Mosebe and his co-directors are now developing the third generation, hoping to export it to Sub-Saharan Africa. It can charge appliances such as laptops and lights and has a built-in 3,000V bug zapper — to help with pest control. They are completing copyright and bureau of standards applications, buoyed by support from the government’s National Development Agency.
Mosebe considers the fire the spark that ignited his business idea. “The cause of the fire is still unknown — we think it may have been an electrical fault,” he said at the Sozo Business Incubator office in Capricorn Business Park where he is part of an entrepreneurial training programme.
His engineering talents were evident when he insisted on dismantling and rebuilding toys as a child. He was a top achiever in engineering and design at Heathfield High School, and created a watch to play MP3s. “It got us into trouble because my friends used it to cheat during exams, they recorded themselves.”

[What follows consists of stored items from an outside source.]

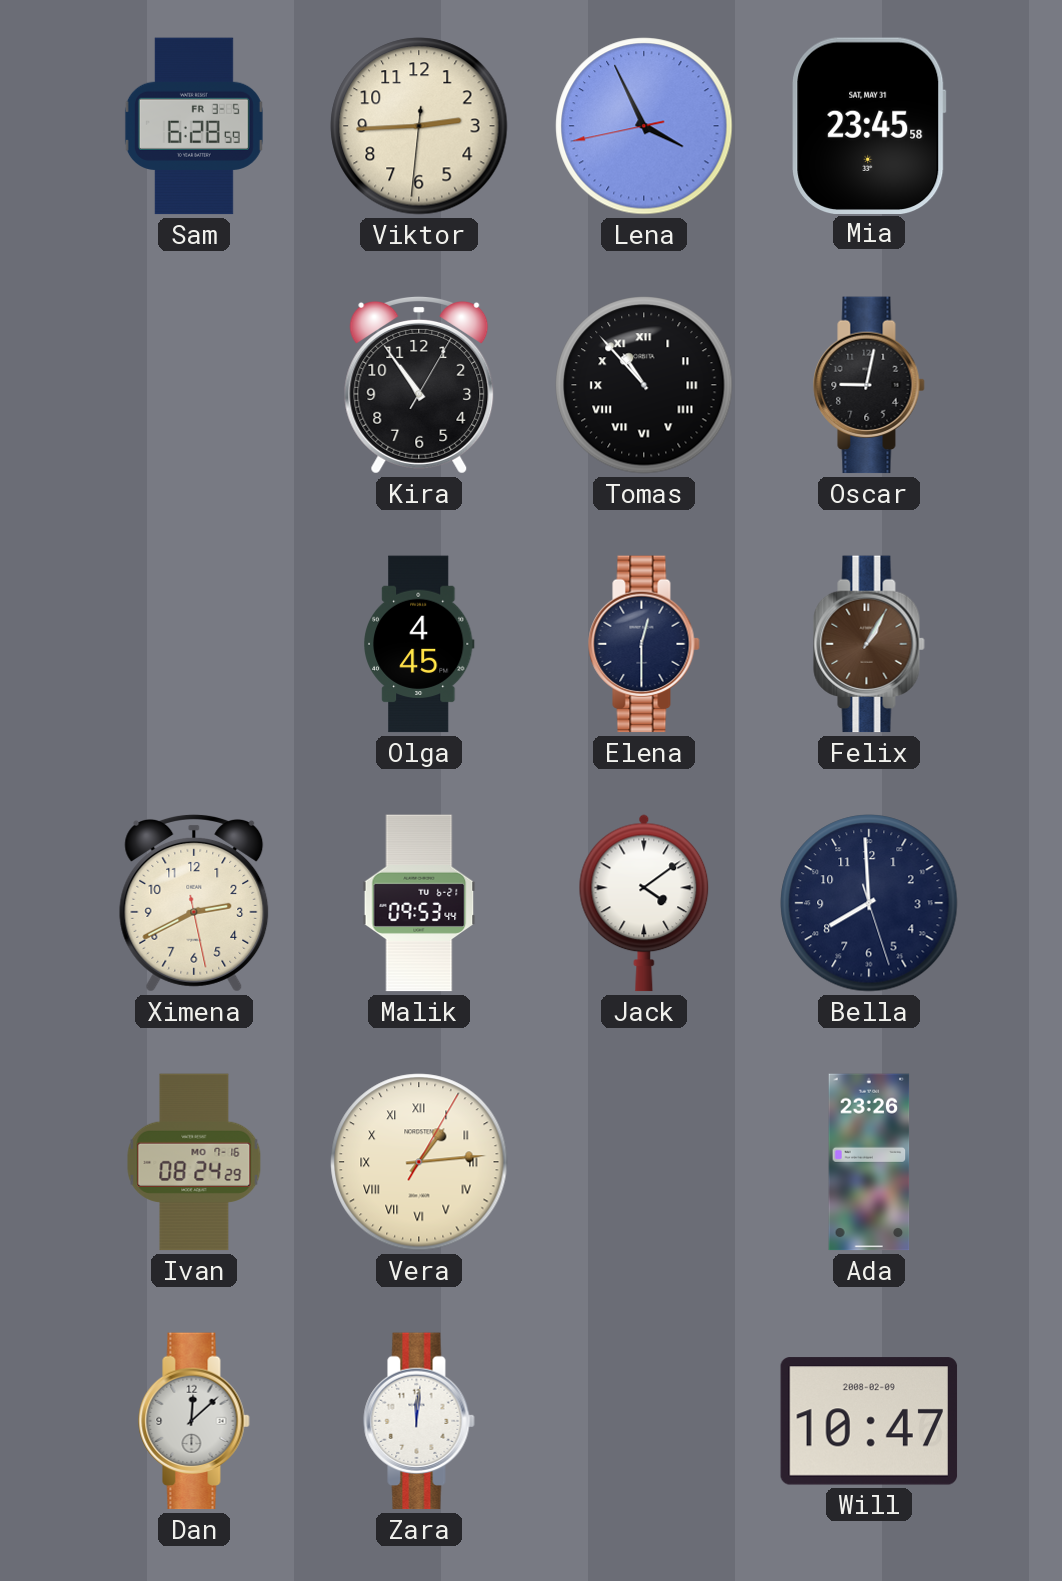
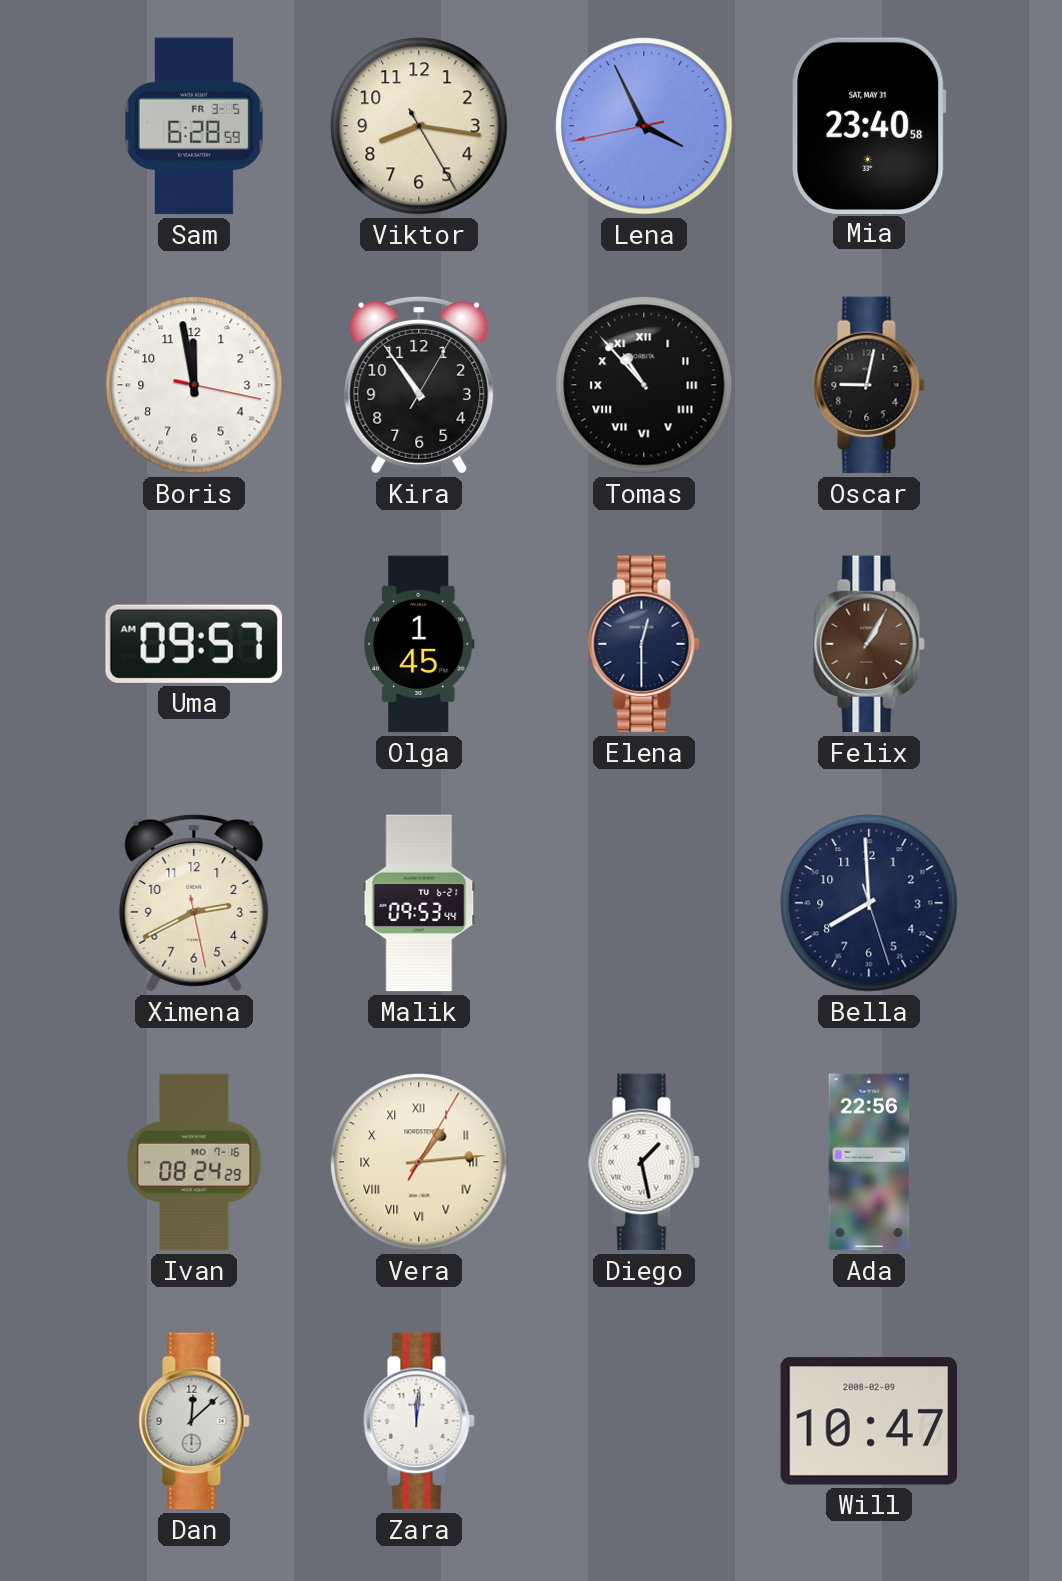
Viktor: 2:44 -> 8:16
Mia: 23:45 -> 23:40
Boris: none -> 11:58
Uma: none -> 09:57
Olga: 4:45 -> 1:45
Jack: 4:09 -> none
Diego: none -> 1:28
Ada: 23:26 -> 22:56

His mother, Trudeth Mosebe, said he had a curious habit of upgrading toys: “When he was young I used to buy him Lego toys, battery cars and remote control aeroplanes. Then when he was older he liked to make engines for his toys.”
Co-director Donovan Pedzai said Mosebe’s innovative ideas impressed colleagues at the Sozo Foundation: “It was almost like he was a magician coming up with all these tricks.”

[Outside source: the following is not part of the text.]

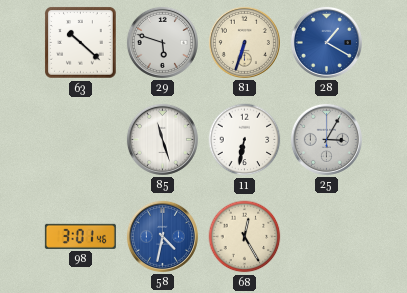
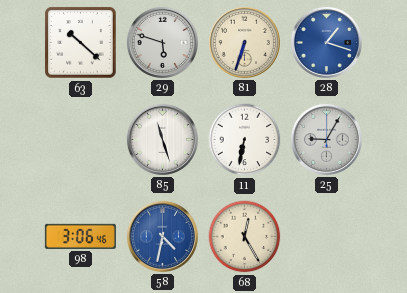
28: 1:20 -> 1:18
25: 3:05 -> 9:05
98: 3:01 -> 3:06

Pedzai was not initially sold on the idea until his own Vrygrond home was partially burnt in a shack fire in 2023. “At first it didn’t make sense to me, but then I experienced a similar thing. I nearly lost everything when my room was burnt. That incident impacted me in a terrible way.”

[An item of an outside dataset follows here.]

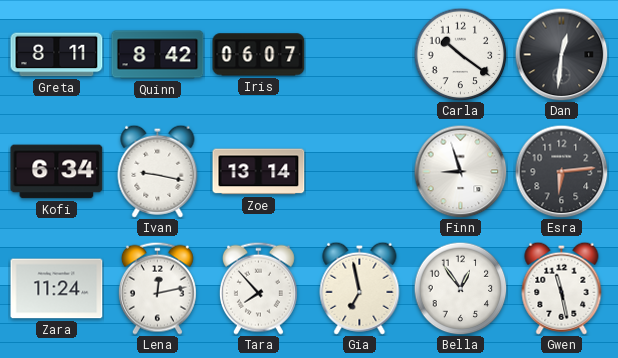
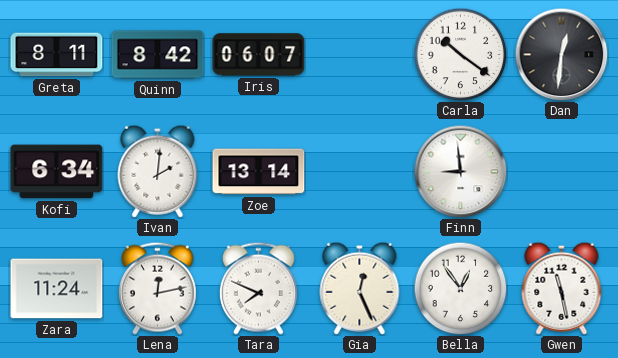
Ivan: 9:17 -> 2:01
Finn: 8:57 -> 8:59
Esra: 6:14 -> none
Tara: 7:53 -> 7:49
Gia: 6:58 -> 12:26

Mosebe, Pedzai and marketing director Leandro Antonio have set up a company, Mosebe Enterprise, and get business training at the incubator hub, a nonprofit programme assisting 20 people from Vrygrond.
The product is informed not only by the prevalence of shack fires but also “energy poverty” and the fact of millions of South Africans are dependent on candles, paraffin stoves and illegal electricity connections.
Mosebe said another motivating factor is addressing pollution, specifically electronic waste due to improper disposal of lithium batteries, which end up in landfills and cause water pollution. Tsepo (isiXhosa for hope), uses only recycled lithium batteries acquired from electronic repair shops. “The plastic casings we get from next door — discarded casings from devices that get returned. In my community we are facing shack fires but at a global level we’re facing climate change. That is why our portable power stations use recycled material,” said Mosebe.
Cape Town businessman Steve Reid, whose company Entreprenacity supports emerging small businesses, said Mosebe’s success was a combination of natural ability and learning. “Very few folk are born with it. The great news is that potentially, all can benefit from intentional exposure to the entrepreneurial mindset.”
He said the team has many obstacles to overcome before bringing the product to market — a costly business. “Launching a new product and business require a whole lot of factors including resources. While access to resources is one of those factors, the aspiring entrepreneur also thinks about how to get stuff done in spite of scarcity. That’s what sets them apart with attributes like resilience, persistence, realising and taking opportunities and true grit.”
The initiative earned a mention by the South African Government News Agency, which said the “innovative” device would target “informal settlement households who would otherwise utilise unsafe power methods, including candles and illegal connections, that often lead to settlement fires — and those at the mercy of constant and prolonged power outages and cable theft”.
The Cape Chamber of Commerce & Industry said Mosebe’s journey was an example of turning adversity into opportunity: “[It] illustrates why South Africa can and should succeed, no matter the challenges we seem to invent for ourselves.”
Sozo Foundation skills development programme director Stephanie Esau said youth intervention was vital to support under-resourced communities such as Vrygrond where there are no high schools.